TASK INSTRUCTIONS:
Set down exactly, with nothing added, the lines from the one containing "This website uses" through the end of the entries.

TASK INPUT:
# # # # # # #
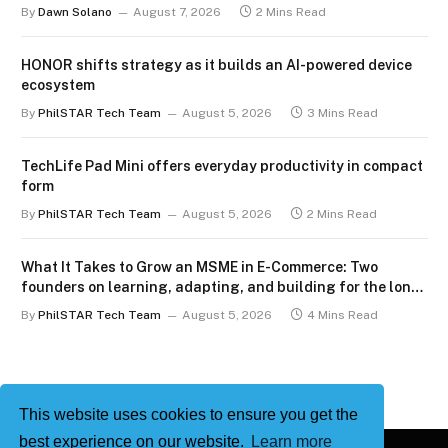
By
Dawn Solano
August 7, 2026
2 Mins Read
HONOR shifts strategy as it builds an AI-powered device
ecosystem
By
PhilSTAR Tech Team
August 5, 2026
3 Mins Read
TechLife Pad Mini offers everyday productivity in compact
form
By
PhilSTAR Tech Team
August 5, 2026
2 Mins Read
What It Takes to Grow an MSME in E-Commerce: Two
founders on learning, adapting, and building for the long
term
By
PhilSTAR Tech Team
August 5, 2026
4 Mins Read
This website uses cookies to ensure you get the
best experience on our website.
Learn more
# # # # # # #
ANSWER TO THE PROBLEM:
This website uses cookies to ensure you get the
best experience on our website.
Learn more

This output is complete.